- Born: 1860 Yangoon, Myanmar, British Burma
- Died: 1921 (aged 60–61) Yangoon, Myanmar, British Burma
- Spouse: Sultana Nadir Begum
- Issue: Mirza Sikandar; Bedar Bakht;
- Father: Mirza Jawan Bakht
- Mother: Nawab Shah S Begum

= Jamshed Bakht =

Mughal Prince

Jamshed Bakht was a Mughal descendant through his father, Mirza Jawan Bakht, son of Bahadur Shah II the last Mughal emperor. His mother was his father's maternal cousin Nawab Shah S Begum. In 1859, British authorities removed all bans and restrictions on the Mughal royalty and Bakht received a princely pension of 450 Rupees per month. He had married twice, secondly to Sultana Nadir Begum which allegedly produced Bakht's only son Bedaar Bakht, though he is said to have had at least one son out of wedlock through mistresses. He died in 1921 after which the princely pension was suspended till after Indian Independence.
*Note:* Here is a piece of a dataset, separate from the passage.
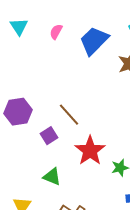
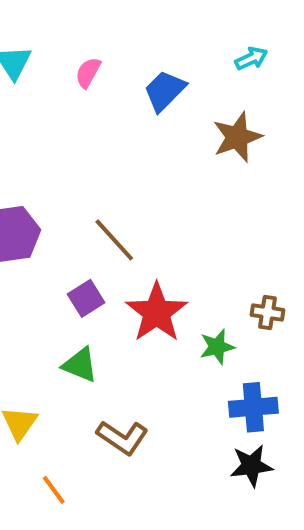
blue trapezoid: (94, 41) -> (165, 91), size x0.7
purple square: (49, 136) -> (86, 298), moved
Jamshed Bakht went to get an English education at Diocesan School and Rangoon College and turned out to be a man of cheerful character. He was associated with the initiative to build a mausoleum for his grandfather, and was seen as someone who spoke English gracefully. He lived a life of extreme poverty, and died at the age of sixty in 1921, about 22 years after his mother. Had she been fortunate enough to be the next Mughal Empress after Zinat Mahal, Shah Zamani Begum's name would have revived history but the wind suddenly changed ("Gai Yak Ba Yak Ju Hua Balat"). As for her ancestral home, it may be located at the Ghat Gate of Jaipur where some well-known Muslim families still live, despite the noise pollution caused by the iron makers of Loharon Ka Khora.

He had two sons, Mirza Sikandar from a mistress and Bedar Bakht, born of Begum Nadir Jehan. Bedaar Bakht, who died in 1980, was the last officially recognized direct male descendant of the Bahadur Shah Zafar who received pension from the British and then the central government, from the Nizam and the Hazrat Nizamuddin Trust.